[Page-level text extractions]
Segment Open

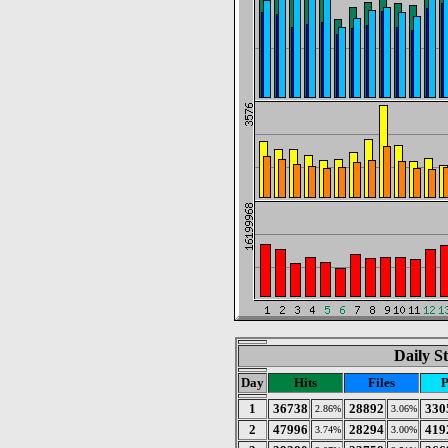
Daily St
Day
Hits
Files
P
1
36738
28892
330
2.86%
3.06%
2
47996
28294
419
3.74%
3.00%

Segment Closed

▸ **EXERCISE GOAL**: Your answer must be an exact copy of the data above, minus its pictures.

▸ **TASK RESPONSE**:
Daily St
Day
Hits
Files
P
1
36738
28892
330
2.86%
3.06%
2
47996
28294
419
3.74%
3.00%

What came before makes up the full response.